Visualization Demonstration
The first graph is “Tenancy Condition Regarding Tenant Status”. There are several types of status in the text database:
- First, civilians including males and females, as well as privileged civilians. “Privileged” means their rent is lower than ordinary tenants, and they only have a small proportion in the civilian’s category.
- Second, local officials, including officials in local government and in the military. Zhou(Region), Jun(Commandery), and Xian(District) are three levels of local hierarchy in descending order in ancient China.
- And the third category are soldiers. From the perspective of rented land area, civilians, especially male civilians, account for the vast majority, while soldiers only account for the smallest proportion.
In the next two graphs, we continue the topic.
Figure #2 represents “per capita rented land area”. Although the total area rented by soldiers is pretty small, their average rented area is the largest, even much larger than other categories of tenants.
Figure #3 shows “total rented land area” regarding status, where the darkest color represents the largest area rented by male civilians, and so on.
Besides, privileged civilians and senior officials at all levels also rented larger average of land area than ordinary civilians and junior officials.
import pandas as pd
import seaborn as sns
import matplotlib.pyplot as plt
import numpy as np
import matplotlib.font_manager as fm
# Reading Excel files
df = pd.read_excel('test111.xlsx', sheet_name='Sheet1', header=None)
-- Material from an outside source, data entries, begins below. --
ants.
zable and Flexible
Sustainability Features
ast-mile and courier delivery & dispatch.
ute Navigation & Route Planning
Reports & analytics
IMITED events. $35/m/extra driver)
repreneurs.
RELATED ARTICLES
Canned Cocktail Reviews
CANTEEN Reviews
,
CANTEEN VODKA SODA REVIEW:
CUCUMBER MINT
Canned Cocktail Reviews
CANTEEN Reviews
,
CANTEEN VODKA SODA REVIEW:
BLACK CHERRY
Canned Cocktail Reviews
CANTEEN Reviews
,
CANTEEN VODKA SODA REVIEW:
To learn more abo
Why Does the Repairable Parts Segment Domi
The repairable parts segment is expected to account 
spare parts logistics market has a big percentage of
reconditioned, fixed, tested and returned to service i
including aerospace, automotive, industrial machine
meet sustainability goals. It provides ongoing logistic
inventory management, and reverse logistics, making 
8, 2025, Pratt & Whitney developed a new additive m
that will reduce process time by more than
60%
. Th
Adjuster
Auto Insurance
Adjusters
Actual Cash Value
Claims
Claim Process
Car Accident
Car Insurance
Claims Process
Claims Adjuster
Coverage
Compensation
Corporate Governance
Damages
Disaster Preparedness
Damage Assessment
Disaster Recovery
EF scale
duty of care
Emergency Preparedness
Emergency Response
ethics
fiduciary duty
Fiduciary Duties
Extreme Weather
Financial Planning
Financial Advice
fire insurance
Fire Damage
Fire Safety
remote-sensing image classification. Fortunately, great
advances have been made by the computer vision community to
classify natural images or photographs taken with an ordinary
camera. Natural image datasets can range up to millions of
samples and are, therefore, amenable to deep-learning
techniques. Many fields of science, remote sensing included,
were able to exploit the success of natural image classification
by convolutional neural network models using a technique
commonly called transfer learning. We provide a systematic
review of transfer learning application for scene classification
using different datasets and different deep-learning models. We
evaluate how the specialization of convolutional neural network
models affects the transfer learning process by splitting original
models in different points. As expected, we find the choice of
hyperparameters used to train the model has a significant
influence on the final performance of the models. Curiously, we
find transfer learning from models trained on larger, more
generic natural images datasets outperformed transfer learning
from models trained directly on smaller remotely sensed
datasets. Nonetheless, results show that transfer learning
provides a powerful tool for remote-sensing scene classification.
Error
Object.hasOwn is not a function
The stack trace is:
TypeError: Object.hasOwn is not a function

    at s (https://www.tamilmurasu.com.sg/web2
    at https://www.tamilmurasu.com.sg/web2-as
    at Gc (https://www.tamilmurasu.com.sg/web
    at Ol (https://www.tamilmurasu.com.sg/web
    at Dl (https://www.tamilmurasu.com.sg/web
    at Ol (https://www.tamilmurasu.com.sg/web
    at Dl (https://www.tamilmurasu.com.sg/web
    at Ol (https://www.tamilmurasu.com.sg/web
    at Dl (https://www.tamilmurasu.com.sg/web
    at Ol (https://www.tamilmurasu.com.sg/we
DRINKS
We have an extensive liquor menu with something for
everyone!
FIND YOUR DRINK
# Scope of acquisition of geographical names and identity rows
location_range = 'A2:A73'
identity_range = 'B1:K1'
# Selection of data from the data box for the place name and identity rows
locations = df[0].iloc[1:73]
identities = df.iloc[0, 1:11]
# Select data range
data = df.iloc[1:73, 1:11]
# Set the column name to the identity name
data.columns = identities
# Indexing of geographic names
data.set_index(locations, inplace=True)
# Replacing non-numeric values with NaN
data = data.apply(pd.to_numeric, errors='coerce')
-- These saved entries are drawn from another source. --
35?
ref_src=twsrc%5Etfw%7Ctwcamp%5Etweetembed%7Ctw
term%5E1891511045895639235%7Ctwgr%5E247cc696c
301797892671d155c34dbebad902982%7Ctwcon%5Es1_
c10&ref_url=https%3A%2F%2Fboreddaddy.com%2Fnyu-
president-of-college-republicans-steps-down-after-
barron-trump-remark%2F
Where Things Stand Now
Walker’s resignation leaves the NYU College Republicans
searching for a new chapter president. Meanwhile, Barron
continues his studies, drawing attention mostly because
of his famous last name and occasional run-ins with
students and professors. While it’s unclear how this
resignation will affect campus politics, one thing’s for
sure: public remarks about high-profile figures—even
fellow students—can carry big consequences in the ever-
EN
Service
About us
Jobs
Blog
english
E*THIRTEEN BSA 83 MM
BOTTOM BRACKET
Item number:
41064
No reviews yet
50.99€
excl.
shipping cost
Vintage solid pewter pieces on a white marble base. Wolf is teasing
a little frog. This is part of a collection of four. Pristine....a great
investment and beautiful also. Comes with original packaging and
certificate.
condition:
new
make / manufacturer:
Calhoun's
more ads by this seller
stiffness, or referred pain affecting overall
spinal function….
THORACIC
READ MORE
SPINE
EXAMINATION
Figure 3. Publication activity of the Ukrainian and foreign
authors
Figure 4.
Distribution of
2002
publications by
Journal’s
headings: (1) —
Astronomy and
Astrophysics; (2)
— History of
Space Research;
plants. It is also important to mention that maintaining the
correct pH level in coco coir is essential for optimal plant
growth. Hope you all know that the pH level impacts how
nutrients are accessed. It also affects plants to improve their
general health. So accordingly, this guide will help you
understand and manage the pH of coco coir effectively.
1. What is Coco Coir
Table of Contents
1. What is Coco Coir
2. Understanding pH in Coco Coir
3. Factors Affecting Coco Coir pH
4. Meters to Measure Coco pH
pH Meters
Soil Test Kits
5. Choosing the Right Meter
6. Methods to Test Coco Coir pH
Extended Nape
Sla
# Set the font to one that supports Chinese
font_path = 'Songti.ttc' # Replace the font path with one that supports Chinese
prop = fm.FontProperties(fname=font_path)
sns.set(font=prop.get_name())
# Creating Heat Maps
plt.figure(figsize=(20, 16))
sns.heatmap(data, annot=True, cmap='YlGnBu', fmt='.2f')
plt.title('Land Area(mu)')
plt.xlabel('Tenant Status')
plt.ylabel('Place Name')
plt.savefig('heatmap2.png')
plt.show()
And in Figure #4-5, we took regional information into consideration. The x-axis represents different tenant statuses, and the y-axis represents different place names. The data in the table reflects the rented land area of different tenant status in different regions, with darker colors representing larger areas. The small graph on the right presents a zoomed-in view of the upper-left corner data. So that we can clearly see the regions with the largest land area.
Then, we analyzed the rental payment time recorded in the data.
From Figure #6, we can see that the payment period starts from September and continues until March of the following year, and the majority is concentrated in November and December. That’s because in late October, most farmers finish harvesting crops and count their harvest.
According to the text in the record, if they encounter drought and have a poor harvest, the rent will be appropriately reduced, so it took some time for officials to decide reduced rent.
import pandas as pd
import seaborn as sns
import matplotlib.pyplot as plt
import matplotlib.dates as mdates
# Reading Excel files and data processing
df = pd.read_excel('日期统计.xlsx', usecols="A:C", skiprows=1, nrows=102, names=["Date", "4th", "5th"])
# Creating New DataFrame
data = pd.DataFrame()
data["Date"] = df["Date"][1:102] # 提取A2至A103单元格的数据
data["4th"] = df["4th"][1:102] # 提取A2至A103单元格的"四"数据
data["5th"] = df["5th"][1:102]
# Fusion of "Fourth" and "Fifth" data columns
data = pd.melt(data, id_vars=["Date"], value_vars=["4th", "5th"], var_name="Year", value_name="Data")
# Plotting a Scatterplot
sns.scatterplot(x="Date", y="Data", hue="Year", size="Data", data=data)
# Setting the size and color mapping of points
plt.legend(title="")
plt.title("Scatterplot of records")
plt.ylabel("Number of records")
# Adjusting the rotation and position of the horizontal axis labels
plt.xticks(rotation=45, ha='right')
# Formatted horizontal scale labels, displayed in segments by month
ax = plt.gca()
ax.xaxis.set_major_locator(mdates.MonthLocator())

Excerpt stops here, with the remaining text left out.